Cable users to see increased rates for new set-top boxes
Cable companies are planning to charge more for set-top boxes to help pay for new, more expensive versions mandated by the Federal Communications...
The Associated Press
PHILADELPHIA — Cable companies are planning to charge more for set-top boxes to help pay for new, more expensive versions mandated by the Federal Communications Commission (FCC).
They say the price increases are a result of the government's push to spur competition for the boxes, which are required to receive digital programming and change channels. It's not yet clear how much the charges will rise.
The FCC has been trying for nearly a decade to open up the set-top market so subscribers actually buy their own and then use a cable-company-provided card to decode their programming. The retail market for the boxes, however, has largely failed to materialize, and millions of consumers still rent the boxes from their cable company.
As of July 1, the FCC required cable companies to start shipping the new set-top boxes with detachable cable cards.
The companies have lobbied against the rule, saying the new boxes are more expensive. Consumer groups say it's yet another excuse for cable companies to raise rates.
"They raise rates three times faster than inflation every year, for more than a decade," said Chris Murray, senior counsel at Consumers Union. "Cable companies want to have absolute control. We don't think they should have it."
And higher rates are definitely coming. Cable-industry officials said even consumers using the older set-top boxes will likely be hit if the cable company decides to spread the cost to all box renters.

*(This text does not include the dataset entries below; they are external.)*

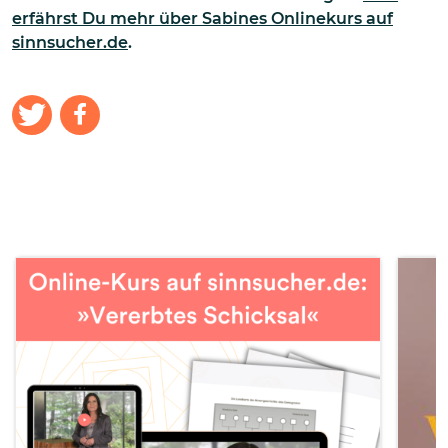
erfährst Du mehr über Sabines Onlinekurs auf
sinnsucher.de
.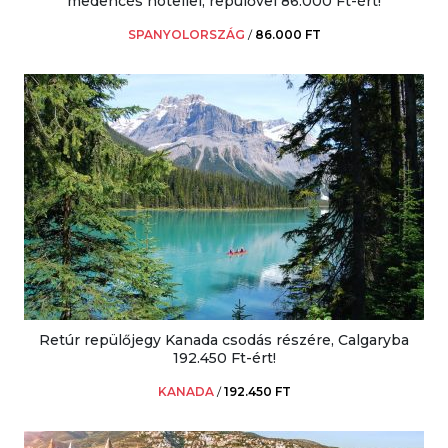
medencés hotellel, repülővel 86.000 Ft-ért!
SPANYOLORSZÁG
/
86.000 FT
Retúr repülőjegy Kanada csodás részére, Calgaryba
192.450 Ft-ért!
KANADA
/
192.450 FT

Cable operators won't yet say exactly how much more consumers will pay to rent set-top boxes. It's also unclear whether the fee increases will apply to cable cards.

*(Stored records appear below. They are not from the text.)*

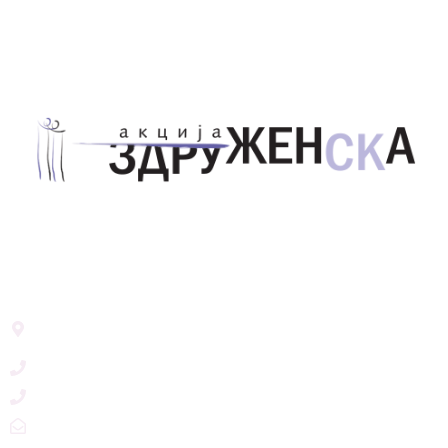
Здружение за унапредување на родовата
еднаквост Акција Здруженска – Скопје
Address List
Ул. Никола Тримпаре 12-1/12,
Скопје, Р. Македонија
+389 71 245 384
+389 2 3215660
zdruzenska@t.mk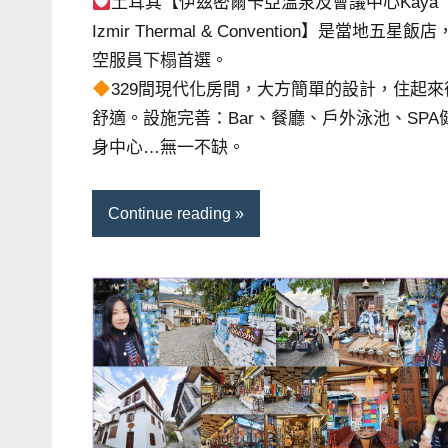
土耳其【伊茲密爾卡亞溫泉及會議中心Kaya
Izmir Thermal & Convention】是當地五星飯
空服員下榻首選。
329間現代化房間，大方簡單的設計，住起來
舒適。設施完善：Bar、餐廳、戶外泳池、SPA
身中心…無一不缺。
Continue reading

Cable-trade groups have said consumers would see $2 to $3 more in monthly rental rates for the new boxes, but that doesn't take into account spreading the cost out to all box-renters.

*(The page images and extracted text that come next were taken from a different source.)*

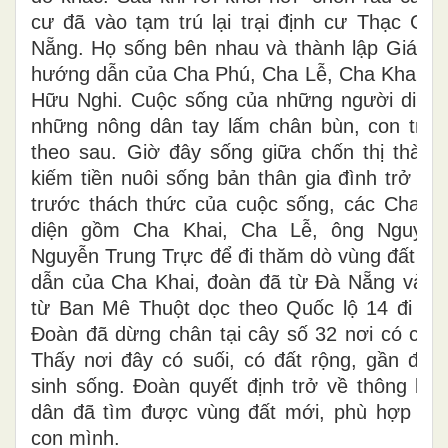
cư đã vào tạm trú lại trại định cư Thạc Gi
Nẵng. Họ sống bên nhau và thành lập Giáo x
hướng dẫn của Cha Phú, Cha Lễ, Cha Khai v
Hữu Nghi. Cuộc sống của những người di cư 
những nông dân tay lấm chân bùn, con trâu 
theo sau. Giờ đây sống giữa chốn thị thành
kiếm tiền nuôi sống bản thân gia đình trở n
trước thách thức của cuộc sống, các Cha đã
diện gồm Cha Khai, Cha Lễ, ông Nguyễ
Nguyễn Trung Trực để đi thăm dò vùng đất m
dẫn của Cha Khai, đoàn đã từ Đà Nẵng vào 
từ Ban Mê Thuột dọc theo Quốc lộ 14 đi v
Đoàn đã dừng chân tại cây số 32 nơi có con s
Thấy nơi đây có suối, có đất rộng, gần đườ
sinh sống. Đoàn quyết định trở về thông bá
dân đã tìm được vùng đất mới, phù hợp với
con mình.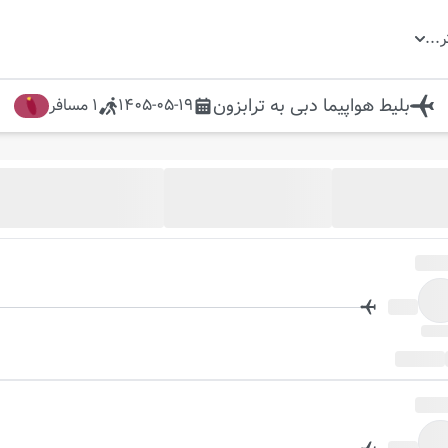
ر
...
بلیط هواپیما
دبی
به
ترابزون
1405-05-19
1
مسافر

Comcast, the nation's largest cable operator with 24 million video subscribers, is planning to spread out the cost of the new boxes among all cable-box renters.
Time Warner Cable spokesman Alex Dudley said the company agrees with the cable industry's stance that the FCC cable-card rule is a "tax" on consumers. New York-based Time Warner is the second-largest cable company with 13 million video subscribers.
The FCC has said that it's time for cable operators to comply with the law, especially since the industry had already been granted extensions.
The American Cable Association, which represents 1,100 smaller cable operators, said its members will be charging more for set-top-box rentals.
"It's guaranteed," said Ross Lieberman, vice president of government affairs for the trade group. "We can't absorb this cost. This rate will be passed along to consumers."
He said the increases would likely come when cable operators typically raise rates: in early January after an announcement in late December.
The cable industry is upset that the FCC on Friday denied its petition for a blanket exemption to the cable-card mandate but granted a temporary one to Verizon, which is rolling out its fiber-optic television, phone and Internet service.
The FCC said Verizon provides needed competition against cable.
"The commission's 11th-hour action on the many long-standing waiver requests doesn't bode well for consumers," said Rob Stoddard, a spokesman for the National Cable and Telecommunications Association in Washington, D.C. "There's nothing in these decisions to stave off a $600 million set-top box tax likely to affect the great majority of cable customers while providing no benefit to consumers."